May 30th, 2008, 14 Comments »

I’m not going to judge you for caring about celebrities. They’re about as meaningless and stupidly aspirational as sports, and I’m a big ice hockey fan.

However, I find the intense interest in celebrity’s children appalling. I was reminded of this the other day when I saw the oddly-named baby of someone famous on the cover of People magazine. And today, I read on TechCrunch that, coincidentally, People.com has bought Celebrity Baby Blog for an undisclosed sum:

Celebrity Baby is FM Publishing’s top parenting blog, and has recently started to pull in more pageviews (and thus advertising impressions) than FM stalwart BoingBoing.
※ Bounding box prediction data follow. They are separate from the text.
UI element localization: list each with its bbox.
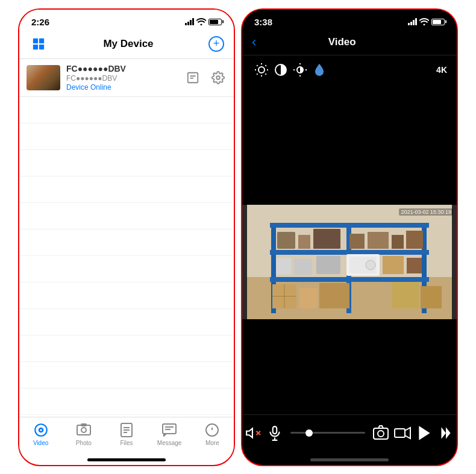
brightness-button[interactable]: [252, 60, 271, 80]
empty-rows: [19, 97, 234, 417]
page-title-right: Video: [328, 36, 356, 48]
battery-icon-left: [208, 19, 222, 25]
svg-rect-54: [406, 231, 423, 249]
svg-rect-3: [39, 44, 44, 49]
svg-marker-82: [441, 427, 446, 439]
page-title-left: My Device: [103, 38, 153, 50]
color-temp-button[interactable]: [310, 60, 329, 80]
svg-rect-47: [270, 277, 429, 282]
settings-button[interactable]: [210, 69, 227, 86]
play-button[interactable]: [413, 422, 435, 444]
video-black-bottom: [242, 319, 457, 414]
snapshot-button[interactable]: [370, 422, 392, 444]
video-black-top: [242, 84, 457, 205]
saturation-button[interactable]: [290, 60, 310, 80]
microphone-button[interactable]: [264, 422, 286, 444]
svg-rect-68: [421, 286, 442, 308]
svg-rect-62: [383, 256, 404, 274]
svg-rect-48: [277, 232, 295, 249]
svg-rect-49: [298, 235, 310, 249]
right-phone: 3:38 ‹ Video: [241, 8, 458, 466]
svg-rect-77: [374, 428, 388, 439]
device-actions: [184, 69, 227, 86]
svg-rect-57: [316, 256, 340, 274]
svg-rect-52: [368, 232, 389, 249]
signal-icon: [185, 18, 194, 25]
status-icons-left: [185, 18, 222, 25]
tab-photo[interactable]: Photo: [66, 422, 102, 446]
svg-rect-45: [270, 223, 429, 228]
svg-rect-67: [392, 282, 419, 308]
device-status: Device Online: [66, 83, 178, 92]
svg-marker-80: [405, 428, 410, 438]
badge-4k: 4K: [436, 65, 447, 75]
svg-point-7: [216, 76, 220, 80]
tab-files-label: Files: [120, 440, 133, 446]
tab-more[interactable]: More: [194, 422, 230, 446]
tab-photo-label: Photo: [76, 440, 92, 446]
signal-icon-right: [408, 18, 417, 25]
svg-point-24: [258, 67, 265, 73]
svg-rect-63: [407, 258, 422, 273]
svg-point-10: [40, 429, 42, 431]
time-left: 2:26: [31, 17, 49, 27]
svg-rect-11: [77, 425, 90, 435]
more-tab-icon: [204, 422, 220, 438]
device-list: FC●●●●●●DBV FC●●●●●●DBV Device Online: [19, 59, 234, 417]
video-controls-top: 4K: [242, 55, 457, 84]
svg-rect-0: [33, 38, 38, 43]
svg-marker-83: [446, 427, 451, 439]
contrast-button[interactable]: [271, 60, 290, 80]
tab-more-label: More: [205, 440, 219, 446]
status-icons-right: [408, 18, 445, 25]
grid-view-button[interactable]: [29, 34, 48, 54]
files-tab-icon: [119, 422, 134, 438]
add-device-button[interactable]: +: [208, 36, 224, 52]
header-left: My Device +: [19, 30, 234, 59]
svg-rect-74: [273, 426, 277, 434]
device-info: FC●●●●●●DBV FC●●●●●●DBV Device Online: [66, 64, 178, 92]
tab-message[interactable]: Message: [151, 422, 187, 446]
svg-marker-71: [246, 428, 252, 437]
battery-icon-right: [431, 19, 445, 25]
back-button[interactable]: ‹: [252, 34, 256, 50]
wifi-icon: [196, 18, 206, 25]
svg-point-12: [81, 428, 86, 432]
device-list-item[interactable]: FC●●●●●●DBV FC●●●●●●DBV Device Online: [19, 59, 234, 97]
device-thumbnail: [27, 65, 60, 90]
tab-bar-left: Video Photo: [19, 417, 234, 458]
device-id: FC●●●●●●DBV: [66, 74, 178, 83]
status-bar-left: 2:26: [19, 10, 234, 30]
home-indicator-left: [87, 458, 166, 461]
status-bar-right: 3:38: [242, 10, 457, 30]
svg-rect-46: [270, 250, 429, 255]
svg-rect-51: [349, 234, 365, 249]
text-button[interactable]: [184, 69, 201, 86]
header-right: ‹ Video: [242, 30, 457, 55]
message-tab-icon: [161, 422, 177, 438]
volume-slider[interactable]: [290, 432, 365, 434]
mute-button[interactable]: [242, 422, 264, 444]
svg-rect-53: [392, 235, 404, 249]
svg-rect-56: [294, 259, 312, 275]
video-timestamp: 2021-03-02 15:30:19: [399, 208, 453, 216]
svg-point-78: [378, 431, 384, 437]
svg-line-27: [257, 65, 257, 66]
record-button[interactable]: [392, 422, 413, 444]
tab-video[interactable]: Video: [23, 422, 59, 446]
svg-line-31: [257, 73, 257, 74]
svg-rect-1: [39, 38, 44, 43]
video-tab-icon: [33, 422, 49, 438]
svg-rect-65: [299, 288, 318, 308]
bottom-toolbar-right: [242, 414, 457, 458]
warehouse-scene: [242, 205, 457, 319]
forward-button[interactable]: [435, 422, 457, 444]
svg-rect-55: [276, 258, 291, 275]
svg-marker-81: [419, 427, 428, 439]
time-right: 3:38: [254, 17, 272, 27]
svg-line-28: [265, 73, 266, 74]
svg-point-60: [366, 260, 375, 270]
tab-files[interactable]: Files: [108, 422, 145, 446]
wifi-icon-right: [419, 18, 429, 25]
svg-rect-2: [33, 44, 38, 49]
Since February its traffic has shot up—to 6.9 million pageviews and 720,000 unique visitors in April, according to comScore. That month, BoingBoing had more unique visitors (2 million), but fewer pageviews (3.7 million).

Why do I find this so heinous? Because I think children have rights to their own privacy, even before they’re mature enough to exercise them. I find it morally corrupt to exploit toddlers in order to serve advertising to the multitudes. It’s reflective of the shallowest, most fickle tastes of our society. If only we could take a fraction of the cognitive surplus we waste on our worst devices and turn it to more admirable pursuits.

I’m not sure how to distribute the blame, but I’m certain that everyone–celebrities, paparazzi, publishers and consumers–is culpable. It’s obviously not climate change or poverty in sub-Saharan Africa, but it still rankles me. If you’re a consumer of celebrity gossip, I urge you to skip the baby pages.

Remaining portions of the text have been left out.